Winter Watch is brilliant, funny and truly eye opening. I have learned more in reading his articles than in 4 years of economics classes at Cornell. The comment board is somewhat annoying, but the writer, Russ Winter, writes in a clear manner and with style. I do agree that what we are seeign now is a deflation in some assets but rapid inflation in others (energy & food). I differ in that I think shortly it will all be going down. One of his best posts described how fictitous capital, which is a concept he commonly writes about is created. Fictitous capital is when your neighbor sells their house for 200K when you thought all homes in the subdivision were 150K. Suddenly, you and all of your neighbors go to your banks and get home equity loans and what have you based on these new property values. Has anything really changed? Is your home really worth more? No. This loan which is a debt to you is a credit to some investor who expects those mortgage payments to act as a bond. This investor is holding onto a fictitous thing of value.
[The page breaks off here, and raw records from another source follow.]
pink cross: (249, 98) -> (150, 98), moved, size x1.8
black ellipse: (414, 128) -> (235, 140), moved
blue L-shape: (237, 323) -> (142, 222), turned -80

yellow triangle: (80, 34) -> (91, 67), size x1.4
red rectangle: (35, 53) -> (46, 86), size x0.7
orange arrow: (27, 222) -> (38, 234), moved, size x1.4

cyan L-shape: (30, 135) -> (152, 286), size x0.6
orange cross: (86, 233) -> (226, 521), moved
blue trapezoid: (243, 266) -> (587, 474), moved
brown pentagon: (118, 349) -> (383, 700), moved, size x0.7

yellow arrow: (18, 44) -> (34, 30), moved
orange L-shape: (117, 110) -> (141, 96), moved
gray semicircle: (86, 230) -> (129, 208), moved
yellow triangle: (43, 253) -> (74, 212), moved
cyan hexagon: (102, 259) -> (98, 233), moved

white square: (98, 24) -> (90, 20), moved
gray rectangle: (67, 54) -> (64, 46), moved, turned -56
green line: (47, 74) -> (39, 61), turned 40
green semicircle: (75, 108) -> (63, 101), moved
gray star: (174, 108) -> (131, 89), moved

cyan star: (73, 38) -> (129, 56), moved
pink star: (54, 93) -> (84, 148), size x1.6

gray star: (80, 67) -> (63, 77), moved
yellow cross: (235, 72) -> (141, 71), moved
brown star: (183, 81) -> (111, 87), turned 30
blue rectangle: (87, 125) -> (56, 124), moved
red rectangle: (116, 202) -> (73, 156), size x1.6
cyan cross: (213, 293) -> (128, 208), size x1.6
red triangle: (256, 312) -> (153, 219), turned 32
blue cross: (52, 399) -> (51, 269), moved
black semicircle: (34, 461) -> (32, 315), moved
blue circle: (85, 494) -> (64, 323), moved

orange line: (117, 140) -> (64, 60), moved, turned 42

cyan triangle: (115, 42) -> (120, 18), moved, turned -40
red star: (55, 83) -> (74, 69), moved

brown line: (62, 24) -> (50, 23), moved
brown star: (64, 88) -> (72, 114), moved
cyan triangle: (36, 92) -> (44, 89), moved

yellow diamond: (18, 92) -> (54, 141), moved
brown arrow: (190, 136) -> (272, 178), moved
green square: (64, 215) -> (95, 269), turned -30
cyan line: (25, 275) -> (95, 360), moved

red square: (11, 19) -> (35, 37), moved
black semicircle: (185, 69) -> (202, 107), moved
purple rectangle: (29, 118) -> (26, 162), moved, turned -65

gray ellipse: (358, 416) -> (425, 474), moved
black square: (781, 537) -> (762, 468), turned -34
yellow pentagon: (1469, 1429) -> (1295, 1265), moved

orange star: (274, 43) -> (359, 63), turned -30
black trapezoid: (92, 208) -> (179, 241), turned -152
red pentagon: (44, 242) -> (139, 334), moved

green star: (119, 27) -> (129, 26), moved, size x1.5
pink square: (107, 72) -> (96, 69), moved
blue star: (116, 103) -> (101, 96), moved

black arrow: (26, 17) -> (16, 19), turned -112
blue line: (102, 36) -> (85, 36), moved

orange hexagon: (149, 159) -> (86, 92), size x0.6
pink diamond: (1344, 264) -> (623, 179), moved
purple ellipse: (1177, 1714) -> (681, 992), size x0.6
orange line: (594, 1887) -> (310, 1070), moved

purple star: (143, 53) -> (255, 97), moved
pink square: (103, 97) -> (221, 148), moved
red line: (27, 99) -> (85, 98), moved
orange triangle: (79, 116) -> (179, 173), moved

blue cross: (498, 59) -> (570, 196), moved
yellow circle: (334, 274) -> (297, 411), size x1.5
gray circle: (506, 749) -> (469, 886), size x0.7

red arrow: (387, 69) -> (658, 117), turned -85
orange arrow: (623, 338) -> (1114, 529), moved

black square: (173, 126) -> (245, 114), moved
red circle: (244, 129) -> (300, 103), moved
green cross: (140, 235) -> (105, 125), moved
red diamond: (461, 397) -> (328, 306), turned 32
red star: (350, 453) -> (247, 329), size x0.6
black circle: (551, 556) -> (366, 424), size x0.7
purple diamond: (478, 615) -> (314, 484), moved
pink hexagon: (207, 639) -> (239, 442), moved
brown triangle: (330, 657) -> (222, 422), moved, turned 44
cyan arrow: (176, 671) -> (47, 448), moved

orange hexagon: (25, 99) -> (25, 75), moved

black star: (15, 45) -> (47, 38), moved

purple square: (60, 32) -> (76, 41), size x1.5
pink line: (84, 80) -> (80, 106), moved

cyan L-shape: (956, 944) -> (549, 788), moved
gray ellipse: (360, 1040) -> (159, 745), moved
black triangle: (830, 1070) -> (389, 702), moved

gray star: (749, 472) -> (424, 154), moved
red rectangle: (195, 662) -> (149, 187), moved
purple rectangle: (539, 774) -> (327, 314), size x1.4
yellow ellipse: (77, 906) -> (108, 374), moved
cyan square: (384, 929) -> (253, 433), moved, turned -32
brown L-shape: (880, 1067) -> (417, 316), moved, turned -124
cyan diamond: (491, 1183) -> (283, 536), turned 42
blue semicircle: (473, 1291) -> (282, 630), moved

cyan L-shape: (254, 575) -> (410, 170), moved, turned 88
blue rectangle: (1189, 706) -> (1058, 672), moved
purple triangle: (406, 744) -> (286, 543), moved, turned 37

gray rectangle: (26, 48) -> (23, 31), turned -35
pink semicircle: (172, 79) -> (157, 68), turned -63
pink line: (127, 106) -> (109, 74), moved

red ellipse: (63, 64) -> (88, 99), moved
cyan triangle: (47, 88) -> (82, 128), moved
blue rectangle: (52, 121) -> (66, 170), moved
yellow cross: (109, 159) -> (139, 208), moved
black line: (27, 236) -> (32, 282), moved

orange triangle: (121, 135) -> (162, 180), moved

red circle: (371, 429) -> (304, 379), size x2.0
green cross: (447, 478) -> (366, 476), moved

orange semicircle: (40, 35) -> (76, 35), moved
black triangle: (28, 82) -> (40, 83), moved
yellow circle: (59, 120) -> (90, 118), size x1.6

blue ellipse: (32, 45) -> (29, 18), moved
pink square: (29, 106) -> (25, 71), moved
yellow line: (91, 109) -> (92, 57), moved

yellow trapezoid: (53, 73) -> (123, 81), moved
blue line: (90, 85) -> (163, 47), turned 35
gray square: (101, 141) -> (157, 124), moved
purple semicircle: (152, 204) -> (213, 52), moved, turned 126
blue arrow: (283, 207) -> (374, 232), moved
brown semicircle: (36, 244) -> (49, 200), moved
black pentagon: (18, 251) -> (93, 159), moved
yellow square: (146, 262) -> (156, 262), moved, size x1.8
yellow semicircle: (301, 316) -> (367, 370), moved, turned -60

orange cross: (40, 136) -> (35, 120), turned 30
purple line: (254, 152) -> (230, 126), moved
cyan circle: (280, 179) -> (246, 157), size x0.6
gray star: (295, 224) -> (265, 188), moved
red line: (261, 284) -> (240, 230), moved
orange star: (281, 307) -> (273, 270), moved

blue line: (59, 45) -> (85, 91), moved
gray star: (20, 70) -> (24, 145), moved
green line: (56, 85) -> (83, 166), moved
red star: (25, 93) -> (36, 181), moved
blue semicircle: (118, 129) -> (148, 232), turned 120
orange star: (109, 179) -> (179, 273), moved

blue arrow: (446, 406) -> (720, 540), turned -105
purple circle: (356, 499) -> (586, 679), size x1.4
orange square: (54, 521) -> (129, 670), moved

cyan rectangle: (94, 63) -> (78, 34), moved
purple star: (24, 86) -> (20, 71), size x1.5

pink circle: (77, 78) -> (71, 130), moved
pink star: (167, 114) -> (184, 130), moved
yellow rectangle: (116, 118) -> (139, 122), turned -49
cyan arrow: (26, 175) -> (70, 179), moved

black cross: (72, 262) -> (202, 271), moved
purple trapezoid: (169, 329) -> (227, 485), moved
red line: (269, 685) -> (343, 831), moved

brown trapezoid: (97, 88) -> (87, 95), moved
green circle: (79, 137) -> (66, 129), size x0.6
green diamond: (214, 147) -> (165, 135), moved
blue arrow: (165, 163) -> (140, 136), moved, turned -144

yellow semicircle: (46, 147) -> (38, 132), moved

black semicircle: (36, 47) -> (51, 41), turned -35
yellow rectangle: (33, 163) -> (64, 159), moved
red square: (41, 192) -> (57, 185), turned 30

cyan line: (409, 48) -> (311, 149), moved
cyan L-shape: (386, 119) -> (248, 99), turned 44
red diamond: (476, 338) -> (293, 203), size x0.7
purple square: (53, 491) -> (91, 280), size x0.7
The Big Picture and Calculated Risk. I go to these two in back to back link clicks. Big Picture is written by barry ritholtz who manages to answer emails (yup, he answered mine) and is pretty witty. He can break down complicated things into easy to understand terms. I consider that a sign of true mastery of a subject. Calculated Risk is housing focused, and the writers do an amazing job of breaking down how the mortgage world really works. Well, how it is suppose to work before the last few years of douchebags in power suits and whores in short skirts and 5 inch heels talking about closing condo deals.
Greg Mankiw. Harvard professor who posts quick thoughts or links. Very intelligent and has a habit of showing data that challenges preconceived notions and does the "follow the numbers" routine rather than come up with his idea and then find data to back it up. The opposite of Paul Krugman.